É o Espírito quem rejuvenesce a Igreja com seus dons, corrige-a, renova-a e a santifica. É o Espírito que nos ilumina e nos abre o entendimento para compreender a profundidade da palavra de Deus. É o Espírito que convoca, impulsiona, dá força a Igreja, aos seus membros na ação pastoral. Os concílios, conclaves, assembleias episcopais são obra do Espírito que atua e unifica a Igreja. Sem o Espírito, falta força interior que nos mova a sair e anunciar com valentia aquilo que dá sentido a nossa fé e a nossa vida; falta liberdade, audácia, fraquejam nossas convicções mais profundas. Sem o Espírito andamos divididos, nos falta a unidade vamos cada um por seu lado, vivemos a fé como algo individual e privado, custa reconhecermo-nos irmãos uns dos outros, membros da mesma comunidade cristã, da mesma Igreja. Sem o Espírito ressaltamos mais o que nos divide e separa do que o que nos une; aparecem as divisões, as classificações e os rótulos. Quando não está o Espírito aparece o pecado da divisão, e quando nos descobrimos assim necessitamos reconciliar-nos entre nós e com Deus, necessitamos recuperar o Espírito.

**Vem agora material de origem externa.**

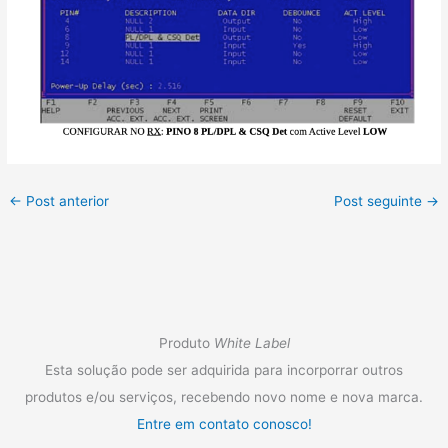
←
Post anterior
Post seguinte
→
Produto
White Label
Esta solução pode ser adquirida para incorporrar outros
produtos e/ou serviços, recebendo novo nome e nova marca.
Entre em contato conosco!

É sinal deste Pentecostes permanente a riqueza de carismas na Igreja: Há cristãos chamados ao sacerdócio, à vida religiosa consagrada ou nas “novas comunidades” de vida e missão; outros são chamados ao Matrimônio cristão, a constituírem verdadeiras famílias cristãs; há mulheres e homens cristãos, dedicados à missão, à construção de Igrejas, à pregação, à teologia, à educação religiosa de crianças e jovens, à catequese, à formação, à assistência aos pobres, doentes e idosos abandonados; há cristãos comprometidos, na promoção e libertação da pessoa humana; há outros comprometidos com a construção do diálogo interreligioso, da paz e da justiça, há cristãos comprometidos com a política e com a economia mais justa e solidária e há também, quem apenas pode contribuir com o seu testemunho pessoal da vida cotidiana, nos ambientes de trabalho e na sociedade o que já é muitíssimo. Em todas essas pessoas se manifesta o mesmo e único Espírito e assim se renova entre nós os prodígios de um Pentecostes permanente na Igreja.  Cada um contribuindo com seus dons para a unidade da comunidade eclesial, Corpo de Cristo. O Espírito Santo é a "alma" deste Corpo, desta Igreja e é sua força impulsionadora e criativa no mundo.


Bibliografia:
Textos e referências bíblicas: Bíblia de Jerusalém. São Paulo, Paulus, 2002.
Documentos do Concílio Ecumênico Vaticano II, Constituição Dogmática Lumen Gentium sobre a Igreja. São Paulo, Paulus, 2004.
Sartore, Domenico. Dicionário de Liturgia. São Paulo, Paulinas, 1992.
Di Sante, Carmine./Triacca, Achille M. Liturgia Judaica, fontes, estrutura, orações e festas. São Paulo, Paulus, 2004.